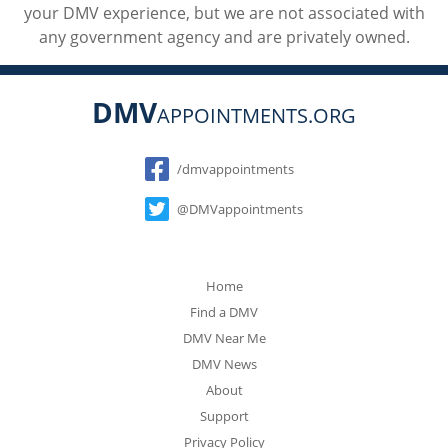
your DMV experience, but we are not associated with
any government agency and are privately owned.
DMV
APPOINTMENTS.ORG
Social
/dmvappointments
@DMVappointments
Home
Find a DMV
DMV Near Me
DMV News
About
Support
Privacy Policy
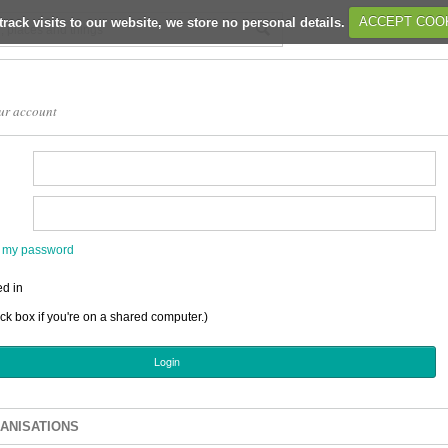
track visits to our website, we store no personal details.
ACCEPT COO
ur account
en my password
d in
ick box if you're on a shared computer.)
ANISATIONS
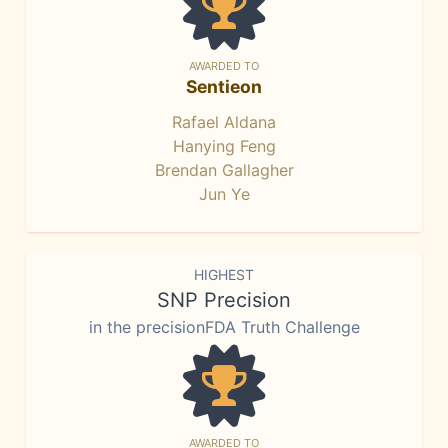
AWARDED TO
Sentieon
Rafael Aldana
Hanying Feng
Brendan Gallagher
Jun Ye
HIGHEST
SNP Precision
in the precisionFDA Truth Challenge
AWARDED TO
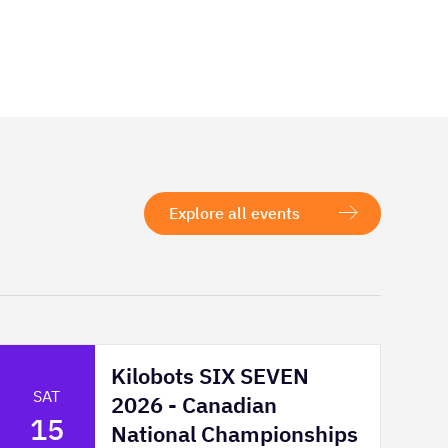
Explore all events
Kilobots SIX SEVEN
SAT
2026 - Canadian
15
National Championships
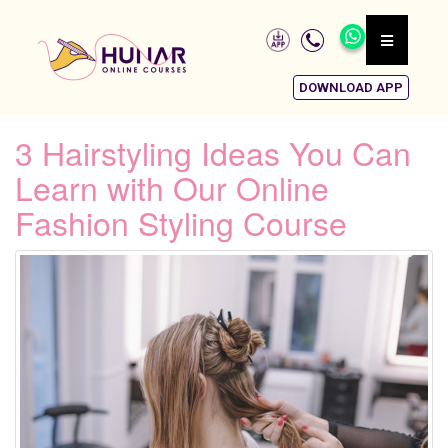
DOWNLOAD APP
3 Hairstyling Ideas You Can
Learn with Our Online
Fashion Styling Course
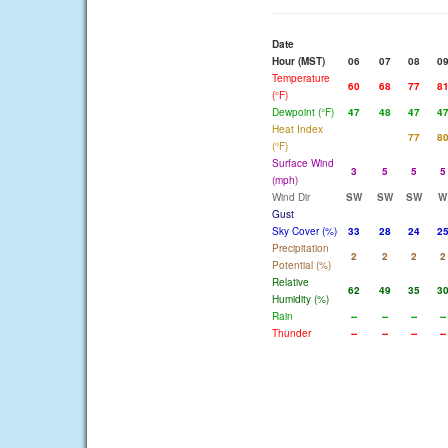
Date
Hour (MST)
06
07
08
0
Temperature
60
68
77
8
(°F)
Dewpoint (°F)
47
48
47
4
Heat Index
77
8
(°F)
Surface Wind
3
5
5
5
(mph)
Wind Dir
SW
SW
SW
W
Gust
Sky Cover (%)
33
28
24
2
Precipitation
2
2
2
2
Potential (%)
Relative
62
49
35
3
Humidity (%)
Rain
--
--
--
--
Thunder
--
--
--
--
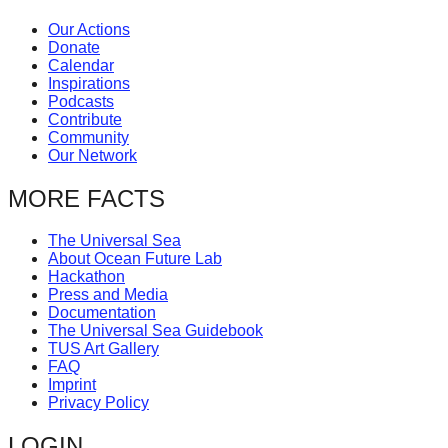
Our Actions
Donate
Calendar
Inspirations
Podcasts
Contribute
Community
Our Network
MORE FACTS
The Universal Sea
About Ocean Future Lab
Hackathon
Press and Media
Documentation
The Universal Sea Guidebook
TUS Art Gallery
FAQ
Imprint
Privacy Policy
LOGIN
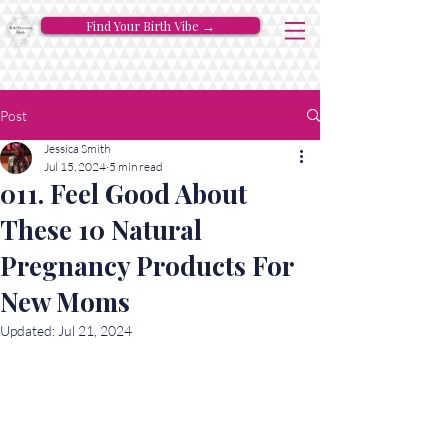
Find Your Birth Vibe →
Post
Jessica Smith
Jul 15, 2024
5 min read
011. Feel Good About
These 10 Natural
Pregnancy Products For
New Moms
Updated:
Jul 21, 2024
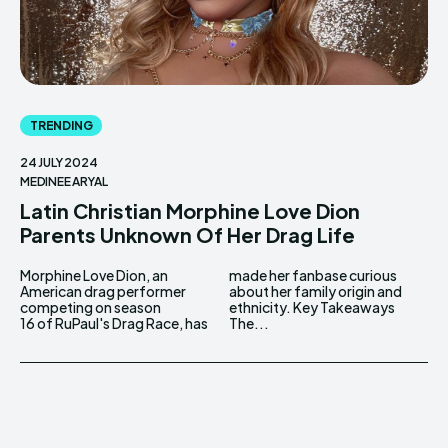
TRENDING
24 JULY 2024
MEDINEE ARYAL
Latin Christian Morphine Love Dion
Parents Unknown Of Her Drag Life
Morphine Love Dion, an
made her fanbase curious
American drag performer
about her family origin and
competing on season
ethnicity. Key Takeaways
16 of RuPaul's Drag Race, has
The...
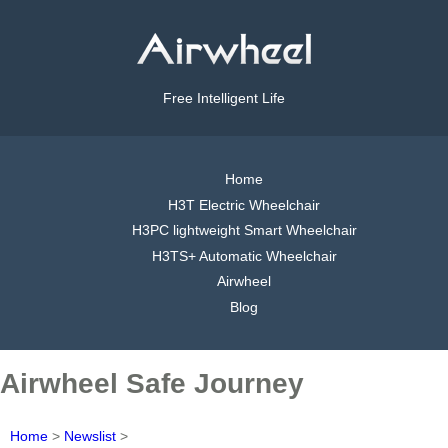
Free Intelligent Life
Home
H3T Electric Wheelchair
H3PC lightweight Smart Wheelchair
H3TS+ Automatic Wheelchair
Airwheel
Blog
Airwheel Safe Journey
Home
>
Newslist
>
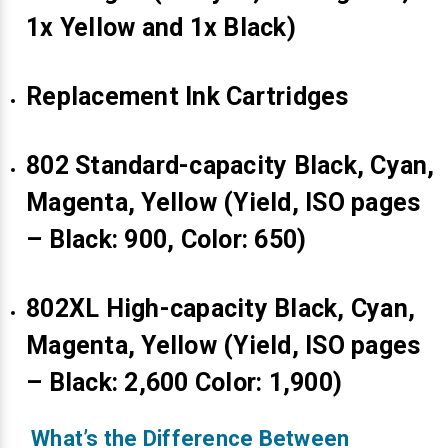
1x Yellow and 1x Black)
Replacement Ink Cartridges
802 Standard-capacity Black, Cyan,
Magenta, Yellow (Yield, ISO pages
– Black: 900, Color: 650)
802XL High-capacity Black, Cyan,
Magenta, Yellow (Yield, ISO pages
– Black: 2,600 Color: 1,900)
What’s the Difference Between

**Work instruction**
An exact copy is needed. It runs from the line above containing "Fashion Styling Course" down to the line containing "Jul 21, 2024", both included, with no pictures.

**Reply**
Fashion Styling Course
Date
Hour (MST)
06
07
08
0
Temperature
60
68
77
8
(°F)
Dewpoint (°F)
47
48
47
4
Heat Index
77
8
(°F)
Surface Wind
3
5
5
5
(mph)
Wind Dir
SW
SW
SW
W
Gust
Sky Cover (%)
33
28
24
2
Precipitation
2
2
2
2
Potential (%)
Relative
62
49
35
3
Humidity (%)
Rain
--
--
--
--
Thunder
--
--
--
--
Our Actions
Donate
Calendar
Inspirations
Podcasts
Contribute
Community
Our Network
MORE FACTS
The Universal Sea
About Ocean Future Lab
Hackathon
Press and Media
Documentation
The Universal Sea Guidebook
TUS Art Gallery
FAQ
Imprint
Privacy Policy
LOGIN
Find Your Birth Vibe →
Post
Jessica Smith
Jul 15, 2024
5 min read
011. Feel Good About
These 10 Natural
Pregnancy Products For
New Moms
Updated:
Jul 21, 2024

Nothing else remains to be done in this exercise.